Публика обо всем узнала лишь три месяца спустя. В апреле 1954 г. защитник Оппенгеймера Ллойд Гаррисон в начале судопроизводства, которое должно было производиться в закрытом порядке, вручил главе вашингтонского отделения газеты «Нью-Йорк Таймс» Джемсу Рестону письмо генерала Никольса с обвинениями и ответ Оппенгеймера на сорока трех страницах, датированный 4 марта 1954 г. Действия американского правительства против Оппенгеймера произвели глубокое впечатление не только потому, что обвиненный ученый был прославленным человеком ставшим для многих людей символом атомного века, но также и потому, что каждого из его современников сильно тронула судьба ученого. Прошло едва два месяца после того, как адмирал Страусс был вынужден в связи с несчастьем, постигшим японских рыбаков, объявить более точную официальную информацию о страшных эффектах взорванной водородной бомбы. Немало газет писало теперь о том, что разговоры о связях Оппенгеймера с коммунистами воскресили сейчас только потому, что ученый «выступал против водородной бомбы». Потрясенные и встревоженные люди всего мира, которых годами не допускали к обсуждению тех врпросов, которые так глубоко их касались, теперь смотрели на Оппенгеймера как на своего поборника. Еще до начала судопроизводства над Оппенгеймером уже сиял нимб мученика.

Коллеги Оппенгеймера с самого начала единодушно были на его стороне. Но только в очень редких случаях их поддержка вытекала из чувства личной симпатии. Они слишком хорошо знали историю его шатаний и компромиссов еще с 1945 г., чтобы, подобно широкой публике, считать его поборником человечности. Они руководствовались в основном профессиональной солидарностью и заботой о себе. Если специалиста, консультанта правительства, могли потом привлекать к ответственности за взгляды и угрожали позорным изгнанием, то такая же участь могла постичь и каждого из них. Многие еще со времени поддержки им законопроекта Мэя-Джонсона считали его чересчур смиренным и послушным в выполнении требований правительства. То, что именно его объявили саботажником, звучало парадоксально. Ученые, подобно лауреату Нобелевской премии Гарольду К. Юри и Эдварду У. Кондону, бывшему директору Бюро стандартов, раньше часто критиковали Оппенгеймера за его чрезмерную политическую гибкость и робость. Теперь они оказались среди тех, кто встал на его защиту.

Глава 20

На скамье подсудимых

(1954–1955)

Судопроизводство по делу Ю. Роберта Оппенгеймера началось 12 апреля 1954 г. и продолжалось три недели. С самого начала подчеркивалось, что это не суд, а чисто административное расследование. Тем не менее применялись такие судебные процедуры, как показания свидетелей и их перекрестный допрос. Больше того, Роджер Робб, представлявший Комиссию по атомной энергии, усвоил тон агрессивного и безжалостного прокурора и рассматривал Оппенгеймера как преступника, которому предъявлено обвинение в государственной измене.
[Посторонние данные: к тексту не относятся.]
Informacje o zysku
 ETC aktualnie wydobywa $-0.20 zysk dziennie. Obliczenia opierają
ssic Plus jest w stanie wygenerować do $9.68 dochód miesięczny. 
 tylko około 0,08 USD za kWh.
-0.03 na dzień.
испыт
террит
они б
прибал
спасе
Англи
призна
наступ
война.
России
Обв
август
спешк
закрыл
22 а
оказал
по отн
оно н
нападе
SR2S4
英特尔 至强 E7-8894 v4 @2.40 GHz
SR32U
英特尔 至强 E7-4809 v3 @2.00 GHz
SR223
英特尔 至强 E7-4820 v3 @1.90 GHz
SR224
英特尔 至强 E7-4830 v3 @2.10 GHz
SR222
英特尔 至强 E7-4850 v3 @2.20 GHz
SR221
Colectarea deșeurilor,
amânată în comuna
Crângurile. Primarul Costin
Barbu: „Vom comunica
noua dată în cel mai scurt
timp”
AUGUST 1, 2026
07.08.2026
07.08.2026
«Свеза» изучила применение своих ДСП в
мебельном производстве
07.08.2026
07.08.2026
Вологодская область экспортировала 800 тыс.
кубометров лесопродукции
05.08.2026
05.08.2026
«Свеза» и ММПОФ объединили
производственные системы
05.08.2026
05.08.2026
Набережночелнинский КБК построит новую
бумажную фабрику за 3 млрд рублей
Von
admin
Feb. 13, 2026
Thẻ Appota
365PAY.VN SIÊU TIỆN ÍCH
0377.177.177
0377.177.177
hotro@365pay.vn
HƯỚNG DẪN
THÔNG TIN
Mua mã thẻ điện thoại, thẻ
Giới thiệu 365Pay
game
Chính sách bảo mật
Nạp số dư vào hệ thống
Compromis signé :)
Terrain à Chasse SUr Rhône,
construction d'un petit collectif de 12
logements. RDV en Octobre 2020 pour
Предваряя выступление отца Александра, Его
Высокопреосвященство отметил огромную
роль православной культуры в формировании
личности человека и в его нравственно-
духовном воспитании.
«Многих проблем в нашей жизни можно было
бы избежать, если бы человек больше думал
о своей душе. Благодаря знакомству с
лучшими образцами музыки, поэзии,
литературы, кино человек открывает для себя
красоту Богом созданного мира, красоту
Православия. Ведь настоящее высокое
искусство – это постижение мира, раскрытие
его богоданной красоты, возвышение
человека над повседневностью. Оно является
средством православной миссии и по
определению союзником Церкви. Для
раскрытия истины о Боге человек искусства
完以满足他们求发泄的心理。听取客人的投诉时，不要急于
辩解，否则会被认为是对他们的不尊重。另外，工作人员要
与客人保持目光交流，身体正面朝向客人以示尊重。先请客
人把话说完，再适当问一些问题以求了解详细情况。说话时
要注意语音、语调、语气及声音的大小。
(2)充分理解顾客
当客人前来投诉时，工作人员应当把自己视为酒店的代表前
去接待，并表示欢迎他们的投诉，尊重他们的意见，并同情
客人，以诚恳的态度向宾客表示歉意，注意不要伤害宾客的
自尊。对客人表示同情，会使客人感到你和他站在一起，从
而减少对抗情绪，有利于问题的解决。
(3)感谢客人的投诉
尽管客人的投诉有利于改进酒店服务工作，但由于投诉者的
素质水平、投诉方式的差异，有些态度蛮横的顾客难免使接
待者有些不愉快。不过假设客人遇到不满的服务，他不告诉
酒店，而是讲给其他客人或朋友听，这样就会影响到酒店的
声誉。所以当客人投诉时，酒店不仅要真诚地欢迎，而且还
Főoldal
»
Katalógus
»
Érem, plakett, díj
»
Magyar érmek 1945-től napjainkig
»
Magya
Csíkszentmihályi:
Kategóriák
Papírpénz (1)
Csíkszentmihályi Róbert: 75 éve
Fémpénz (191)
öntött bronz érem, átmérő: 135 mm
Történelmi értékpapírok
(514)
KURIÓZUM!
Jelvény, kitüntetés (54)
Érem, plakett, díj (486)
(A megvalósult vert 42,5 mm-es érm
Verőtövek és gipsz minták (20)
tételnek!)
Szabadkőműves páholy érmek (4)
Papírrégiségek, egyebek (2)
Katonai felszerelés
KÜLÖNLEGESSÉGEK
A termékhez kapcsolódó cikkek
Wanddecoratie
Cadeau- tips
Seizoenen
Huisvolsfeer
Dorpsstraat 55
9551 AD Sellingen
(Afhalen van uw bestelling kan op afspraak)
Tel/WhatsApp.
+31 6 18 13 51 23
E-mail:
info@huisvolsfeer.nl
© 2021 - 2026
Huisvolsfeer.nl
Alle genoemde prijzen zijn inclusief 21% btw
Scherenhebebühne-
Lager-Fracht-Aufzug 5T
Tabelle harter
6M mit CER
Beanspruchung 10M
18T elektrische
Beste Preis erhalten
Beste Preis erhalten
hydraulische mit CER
На заседания никого не допускали. Они происходили в непритязательном служебном здании военного образца. Белые доски на фасаде, деревянный «мостик вздохов»» соединявший помещения, и безобразная зеленоватая крьша — все это в точности напоминало первое администраивное здание в Лос-Аламосе. Чтобы оставаться незамеченным, Оппенгеймер через заднюю дверь попадал на второе этаж в комнату 2022. Эту-то комнату — обычную канцелярию около восьми метров в длину и четырех в ширину и превратили в разновидность судебного помещения, установив несколько столов и стульев вдоль стен. В одному конце сидели члены Комиссии по вопросам безопасности, специально назначенные Комиссией по атомной энергии представительствовать на данном процессе. Гордон Грэйл, их председатель, интеллигент, симпатичный по внешности но довольно бесцветный чиновник, был сыном миллионера. В настоящее время он занимал пост президента университета в Северной Каролине, а также владел несколькими газетами и радиовещательными станциями. Справа от него сидел молчаливый Томас А. Морган, промышленник и с 1952 г. президент «Сперри Жироскоп Компани». Слева от Грэя расположился Уорд В. Ивэнс, известный профессор химии. Его редкие шутливые вопросы и привычка небрежно расспрашивать свидетелей несколько смягчали атмосферу трагически серьезного процесса.

На другом конце комнаты, напротив трех судей, стояла старая кожаная кушетка. Здесь посадили свидетелей, торжественно принесших присягу. Не менее сорока известных ученых, политиков и представителей Вооруженных сил давали показания. Обвинитель Робб сидел против окна, спиной к свету. Оппенгеймер со своим адвокатом расположился напротив.

В комнате редко собиралось более десяти — двенадцати человек; по временам оттуда слышались голоса из громкоговорителя, воспроизводившего слова Оппенгеймера, записанные без его ведома в процессе допросов во время войны. Запись использовалась для того, чтобы сличить его прежние показания с настоящими.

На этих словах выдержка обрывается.